To further ensure the safety of animals when they travel on United, we require animal shippers to follow the guidelines below:
- Pets must arrive at the designated airport drop-off area at least two hours prior to the scheduled flight's departure time.
- United requires that your pet have a health certificate issued by a veterinarian dated within 10 days of travel. A certificate is required for both your outbound and return flights. Please obtain a new health certificate for your return flight if you plan to travel later than the day the original certificate expires.

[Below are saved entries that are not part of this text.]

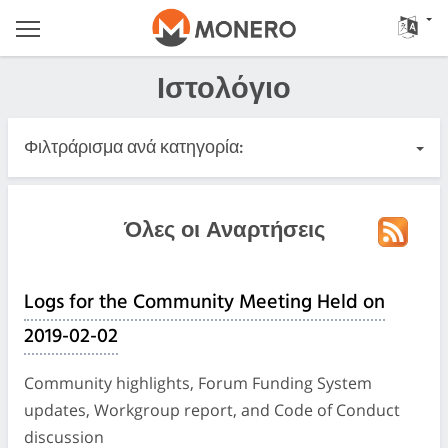
Ιστολόγιο
Φιλτράρισμα ανά κατηγορία:
Όλες οι Αναρτήσεις
Όλες οι Αναρτήσεις
Επείγον
Logs for the Community Meeting Held on
Κυκλοφορίες
2019-02-02
Κοινότητα
Community highlights, Forum Funding System
updates, Workgroup report, and Code of Conduct
Αρχεία Καταγραφής Συσκέψεων
discussion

- Track a pet's itinerary online. Please have the air waybill number available.
- Kennels and crates must conform to IATA and USDA regulations.
- United supports the recommendation of the American Veterinarian Medical Association to not accept animals that have been sedated. United will not knowingly accept a dog or cat that has been sedated and accepts no liability for the death or sickness of an animal caused by any drug.
- United agents will use the Live Warm-Blooded Animal Acceptance Checklist (PDF: 92.2 KB) at the time you tender your pet. Please feel free to print it out and utilize it in the preparation of your pet for shipping.
- If you are shipping small or toy dog breeds that are younger than 12 weeks old and less than three pounds (approximately 1.5 kg), it is recommended that you take the following precautionary steps:
- Do not vaccinate or worm the puppy within three days of transport.
- Ensure that no other medical procedures are performed on the puppy within three days of transport.
- Use honey or light Karo syrup for "carbohydrate loading" for the 24-hour period prior to shipping to help maintain glucose levels in the puppy while in transit. Lowered glucose levels in puppies can result in hypoglycemic episodes, including seizures and a reduction of body temperature, severely compromising the health of your pet.